Red corn is used for cornmeal, flour, tortillas, whiskey, natural food coloring, and decoration. It’s a broad category that includes several heirloom varieties, each with a deep reddish-maroon kernel color caused by plant pigments called anthocyanins. These pigments give red corn roughly 66% more total polyphenols than standard yellow corn, which makes it nutritionally interesting on top of being versatile in the kitchen and visually striking.
Cooking and Baking With Red Corn
Red corn works anywhere you’d use yellow or white corn, with a few bonuses. Ground into cornmeal, it makes distinctly colored cornbread, corn cakes, hush puppies, and polenta with a slightly deeper, earthier flavor than what you get from standard yellow varieties. Red cornmeal also makes excellent corn tortillas. Some people describe the taste as nuttier and more complex than conventional corn, which is why it shows up in artisan and heritage cooking.
Certain varieties, like Bloody Butcher (an heirloom dating to 1845), can actually be eaten fresh off the cob when harvested young, similar to sweet corn. Left to mature, the same ears produce hard kernels ideal for grinding into flour or meal. Bloody Butcher grows on stalks up to 12 feet tall and produces striking 8- to 12-inch ears with deep maroon kernels. It’s a favorite among home gardeners who want a single variety that pulls double duty as both a fresh eating corn and a grain corn.
Red Corn in Whiskey and Bourbon
Red corn has carved out a niche in craft distilling, particularly through a variety called Jimmy Red. This heirloom was reportedly kept alive for generations by moonshiners in the South Carolina Lowcountry before craft distillers revived it for legal spirits.
High Wire Distilling Co. in Charleston produces a bottled-in-bond bourbon made from 100% Jimmy Red corn, which is unusual because most bourbons blend corn with rye, wheat, or malted barley. The result is a flavor profile that doesn’t taste like a typical bourbon: tasters note grilled peaches, brown sugar, dark chocolate, fig, and a thin, oily mouthfeel with white peppercorn spice. Still Austin, a Texas distillery, has also released a bottled-in-bond red corn bourbon. These single-grain bourbons are rare, and the distinctive character of red corn is a big reason distillers seek it out.
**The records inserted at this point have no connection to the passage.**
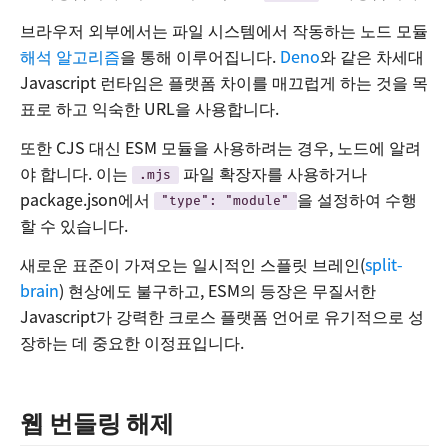
브라우저 외부에서는 파일 시스템에서 작동하는 노드 모듈
해석 알고리즘
을 통해 이루어집니다.
Deno
와 같은 차세대
Javascript 런타임은 플랫폼 차이를 매끄럽게 하는 것을 목
표로 하고 익숙한 URL을 사용합니다.
또한 CJS 대신 ESM 모듈을 사용하려는 경우, 노드에 알려
야 합니다. 이는
파일 확장자를 사용하거나
.mjs
package.json에서
을 설정하여 수행
"type": "module"
할 수 있습니다.
새로운 표준이 가져오는 일시적인 스플릿 브레인(
split-
brain
) 현상에도 불구하고, ESM의 등장은 무질서한
Javascript가 강력한 크로스 플랫폼 언어로 유기적으로 성
장하는 데 중요한 이정표입니다.
웹 번들링 해제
Nutritional Advantages Over Yellow Corn
The color of red corn isn’t just cosmetic. That deep red comes from anthocyanins, the same class of antioxidant compounds found in blueberries, cherries, and red cabbage. In lab analysis, red corn measured 125 mg of anthocyanins per kilogram of dry kernel, while standard yellow corn contained essentially zero. Red corn also delivered about 299 mg/kg of total polyphenols compared to 180 mg/kg in yellow corn.
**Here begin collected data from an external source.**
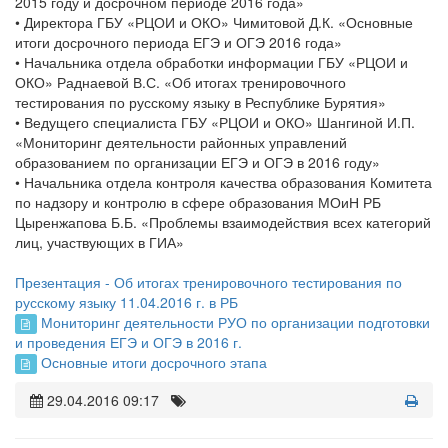
2015 году и досрочном периоде 2016 года»
• Директора ГБУ «РЦОИ и ОКО» Чимитовой Д.К. «Основные
итоги досрочного периода ЕГЭ и ОГЭ 2016 года»
• Начальника отдела обработки информации ГБУ «РЦОИ и
ОКО» Раднаевой В.С. «Об итогах тренировочного
тестирования по русскому языку в Республике Бурятия»
• Ведущего специалиста ГБУ «РЦОИ и ОКО» Шангиной И.П.
«Мониторинг деятельности районных управлений
образованием по организации ЕГЭ и ОГЭ в 2016 году»
• Начальника отдела контроля качества образования Комитета
по надзору и контролю в сфере образования МОиН РБ
Цыренжапова Б.Б. «Проблемы взаимодействия всех категорий
лиц, участвующих в ГИА»
Презентация - Об итогах тренировочного тестирования по
русскому языку 11.04.2016 г. в РБ
Мониторинг деятельности РУО по организации подготовки
и проведения ЕГЭ и ОГЭ в 2016 г.
Основные итоги досрочного этапа
29.04.2016 09:17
Across all colored corn varieties, anthocyanin content varies widely. Pink and red varieties range from about 2.5 to 696 mg/kg depending on the specific cultivar, while purple corn can reach as high as 1,439 mg/kg. So red corn sits in the middle of the colored corn spectrum for antioxidant concentration, well above yellow corn but generally below the deepest purple and blue varieties.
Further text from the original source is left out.